So I said I wouldn’t get involved in watching The Bachelor this season.
I’ve got stuff to do. I can’t be wasting two hours every week watching that trash. But my DVR recorded it for me (how thoughtful) and then I started watching it while I was eating supper because there was nothing else on and then I remembered that Sean was the bachelor.
And ABC took advantage of my love for the familiar. I remember Sean as being adorable from Emily’s season of The Bachelorette. So now I feel like I need to watch the rest of this season.
Well played ABC.
And if the season premiere is anything like the rest of the season, it looks like there will be plenty of awkwardness, ridiculousness, and cattiness.
Who acts like this in real life?
A few words of advice for future Bachelor contestants, don’t get wasted at the first cocktail party. Not only will you make a fool of yourself, but there are cameras… filming you. Your behaviour will be broadcast on national TV.
Anyway, you know what’s not ridiculous? This pomegranate chicken.
This was my first time cooking with chicken thighs. I’ve always been a boneless, skinless chicken breast kind of girl. But you know what? Thighs aren’t too bad. They stay nice and moist, which can sometimes be tricky with chicken breasts. And you can usually get a good buy on them.
It’s a recipe from a dietician, but don’t let that scare you. You’d never know it. It’s full of delicious goodness.
Pomegranate Chicken Thighs
Recipe from Sobeys Dieticians, reprinted with permission from one of the dieticians, method adapted slightly.
1 tbsp canola oil
1/4 cup onion finely chopped (I used 1 small onion)
2 cloves garlic, grated on a fine mesh grater
1.3 lbs boneless, skinless chicken thighs
1 cup pomegranate juice
1/4 cup balsamic vinegar
1/4 cup honey
Pomegrante arils for garnish
Preheat oven to 400º. Heat oil in an oven safe frying pan on medium heat. Add onion and cook until lightly browned. Add garlic and cook for another minute. Remove from frying pan and save for later.

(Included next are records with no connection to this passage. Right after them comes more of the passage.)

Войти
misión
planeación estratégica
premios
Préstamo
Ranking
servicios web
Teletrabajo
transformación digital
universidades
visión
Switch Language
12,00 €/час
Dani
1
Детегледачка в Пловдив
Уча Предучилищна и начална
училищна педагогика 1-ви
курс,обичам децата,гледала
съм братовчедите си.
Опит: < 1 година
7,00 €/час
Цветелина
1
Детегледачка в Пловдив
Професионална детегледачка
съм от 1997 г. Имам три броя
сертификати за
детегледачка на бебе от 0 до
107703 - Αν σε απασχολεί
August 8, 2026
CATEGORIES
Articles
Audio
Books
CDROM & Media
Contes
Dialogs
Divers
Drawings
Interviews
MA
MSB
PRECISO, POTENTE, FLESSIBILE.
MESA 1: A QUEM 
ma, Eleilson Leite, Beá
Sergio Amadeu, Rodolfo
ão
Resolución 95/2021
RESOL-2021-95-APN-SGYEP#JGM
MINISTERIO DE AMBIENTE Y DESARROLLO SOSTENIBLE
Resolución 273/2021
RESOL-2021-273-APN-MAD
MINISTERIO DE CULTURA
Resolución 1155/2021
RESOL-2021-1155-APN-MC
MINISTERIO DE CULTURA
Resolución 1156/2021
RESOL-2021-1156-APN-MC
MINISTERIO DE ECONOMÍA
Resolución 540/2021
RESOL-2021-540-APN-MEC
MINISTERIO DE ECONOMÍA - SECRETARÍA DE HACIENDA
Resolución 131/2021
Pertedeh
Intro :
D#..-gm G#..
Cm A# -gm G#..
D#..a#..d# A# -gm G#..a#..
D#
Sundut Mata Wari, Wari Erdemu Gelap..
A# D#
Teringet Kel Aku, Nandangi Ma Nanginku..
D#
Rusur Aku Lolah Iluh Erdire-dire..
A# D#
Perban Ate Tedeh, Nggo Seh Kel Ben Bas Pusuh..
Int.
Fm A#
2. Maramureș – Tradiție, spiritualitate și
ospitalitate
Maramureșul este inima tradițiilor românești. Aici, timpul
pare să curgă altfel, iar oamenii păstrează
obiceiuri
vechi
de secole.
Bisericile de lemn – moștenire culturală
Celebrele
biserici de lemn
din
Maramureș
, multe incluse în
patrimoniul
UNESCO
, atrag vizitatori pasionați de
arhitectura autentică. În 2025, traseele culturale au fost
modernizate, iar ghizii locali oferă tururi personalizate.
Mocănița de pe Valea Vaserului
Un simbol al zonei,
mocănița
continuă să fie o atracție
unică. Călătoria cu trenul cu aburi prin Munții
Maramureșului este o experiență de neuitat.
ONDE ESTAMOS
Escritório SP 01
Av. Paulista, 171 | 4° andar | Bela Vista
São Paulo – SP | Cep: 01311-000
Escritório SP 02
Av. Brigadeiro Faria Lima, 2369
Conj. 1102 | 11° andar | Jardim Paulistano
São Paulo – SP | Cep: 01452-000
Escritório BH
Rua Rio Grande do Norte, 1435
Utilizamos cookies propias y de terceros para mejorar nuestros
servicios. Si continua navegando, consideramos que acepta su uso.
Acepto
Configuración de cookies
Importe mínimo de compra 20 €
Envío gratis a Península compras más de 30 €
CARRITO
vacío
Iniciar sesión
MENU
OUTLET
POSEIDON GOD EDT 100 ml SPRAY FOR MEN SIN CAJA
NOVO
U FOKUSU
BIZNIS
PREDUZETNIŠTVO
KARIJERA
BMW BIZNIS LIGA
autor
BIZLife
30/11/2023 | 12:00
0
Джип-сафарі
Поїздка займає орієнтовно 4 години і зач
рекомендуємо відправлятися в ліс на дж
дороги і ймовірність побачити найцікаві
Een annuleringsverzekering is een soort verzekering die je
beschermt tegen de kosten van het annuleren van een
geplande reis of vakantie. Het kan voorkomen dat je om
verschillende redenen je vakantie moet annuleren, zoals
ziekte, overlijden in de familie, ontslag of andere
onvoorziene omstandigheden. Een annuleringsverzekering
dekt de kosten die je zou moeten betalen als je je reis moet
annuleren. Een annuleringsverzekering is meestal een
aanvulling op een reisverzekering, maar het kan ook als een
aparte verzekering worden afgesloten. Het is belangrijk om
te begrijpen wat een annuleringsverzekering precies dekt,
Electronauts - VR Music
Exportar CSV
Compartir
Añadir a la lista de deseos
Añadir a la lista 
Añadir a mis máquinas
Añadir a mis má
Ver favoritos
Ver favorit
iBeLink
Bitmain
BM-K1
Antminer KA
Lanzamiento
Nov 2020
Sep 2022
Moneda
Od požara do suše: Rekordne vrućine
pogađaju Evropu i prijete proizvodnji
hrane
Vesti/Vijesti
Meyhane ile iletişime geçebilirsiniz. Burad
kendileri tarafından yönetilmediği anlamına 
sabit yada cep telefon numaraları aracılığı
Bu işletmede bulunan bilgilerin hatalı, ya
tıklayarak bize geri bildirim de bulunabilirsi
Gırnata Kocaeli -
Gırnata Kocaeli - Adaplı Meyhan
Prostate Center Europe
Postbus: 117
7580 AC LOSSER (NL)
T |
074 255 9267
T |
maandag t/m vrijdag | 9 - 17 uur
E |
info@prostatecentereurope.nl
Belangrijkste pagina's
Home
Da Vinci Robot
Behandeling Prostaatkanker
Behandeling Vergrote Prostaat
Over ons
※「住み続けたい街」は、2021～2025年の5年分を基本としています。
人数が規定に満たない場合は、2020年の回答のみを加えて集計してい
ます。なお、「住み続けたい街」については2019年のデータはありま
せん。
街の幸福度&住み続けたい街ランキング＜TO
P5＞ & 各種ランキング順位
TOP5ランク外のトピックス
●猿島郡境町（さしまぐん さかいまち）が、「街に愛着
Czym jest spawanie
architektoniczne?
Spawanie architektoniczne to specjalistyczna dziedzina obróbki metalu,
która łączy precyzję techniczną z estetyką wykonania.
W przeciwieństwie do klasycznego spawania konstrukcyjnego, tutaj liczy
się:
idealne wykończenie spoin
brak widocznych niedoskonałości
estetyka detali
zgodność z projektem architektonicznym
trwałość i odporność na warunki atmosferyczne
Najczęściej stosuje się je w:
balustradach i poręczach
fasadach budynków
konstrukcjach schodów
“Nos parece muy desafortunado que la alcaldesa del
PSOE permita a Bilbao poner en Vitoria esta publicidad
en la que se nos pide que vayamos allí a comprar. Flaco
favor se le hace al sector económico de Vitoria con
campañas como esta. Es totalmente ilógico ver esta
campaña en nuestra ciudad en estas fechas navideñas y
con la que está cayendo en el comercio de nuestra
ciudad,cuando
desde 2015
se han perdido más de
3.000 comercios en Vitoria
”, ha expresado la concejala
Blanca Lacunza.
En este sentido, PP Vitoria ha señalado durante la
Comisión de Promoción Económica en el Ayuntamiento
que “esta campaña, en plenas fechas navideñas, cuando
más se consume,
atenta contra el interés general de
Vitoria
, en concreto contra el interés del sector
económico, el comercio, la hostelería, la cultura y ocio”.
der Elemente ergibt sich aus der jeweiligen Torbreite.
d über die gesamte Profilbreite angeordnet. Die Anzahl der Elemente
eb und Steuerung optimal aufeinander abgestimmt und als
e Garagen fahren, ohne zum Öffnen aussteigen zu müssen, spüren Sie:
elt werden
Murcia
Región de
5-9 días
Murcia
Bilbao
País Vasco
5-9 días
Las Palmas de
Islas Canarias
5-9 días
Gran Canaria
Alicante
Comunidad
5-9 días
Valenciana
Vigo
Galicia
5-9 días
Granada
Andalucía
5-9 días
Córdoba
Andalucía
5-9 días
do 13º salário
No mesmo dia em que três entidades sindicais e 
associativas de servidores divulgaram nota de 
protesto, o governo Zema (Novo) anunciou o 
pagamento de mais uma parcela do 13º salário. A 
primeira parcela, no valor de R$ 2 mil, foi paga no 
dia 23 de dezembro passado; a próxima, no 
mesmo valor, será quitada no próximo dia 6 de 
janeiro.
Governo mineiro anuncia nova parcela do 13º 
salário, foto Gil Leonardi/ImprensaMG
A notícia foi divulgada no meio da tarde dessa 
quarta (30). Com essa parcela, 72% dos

Put the pan back on the heat and add the chicken thighs. Brown on all sides of the chicken thighs. To make sure that the chicken cooks through, I transferred the thighs to the oven to finish cooking through. Depending on how long you brown them on the stove top, this may take 15-20 minutes. Make sure your chicken is cooked completely. You may want to use a meat thermometer to make sure, or you can cut into one to make sure it’s no longer pink inside.
While chicken is cooking, get the glaze/sauce going. In a small pot, combine the pomegranate juice, balsamic vinegar, and honey. Cook on medium-high heat until the sauce has reduced by half its volume, stirring often.
Once chicken is cooked and sauce is thickened, remove the chicken from the oven and put it back on the burner. Add the onion mixture back to the pan with the sauce and cook until the chicken is well coated in the sauce (maybe another 5 minutes or so).
To serve, place the chicken on a plate with some sauce drizzled over top. Garnish with pomegranate arils.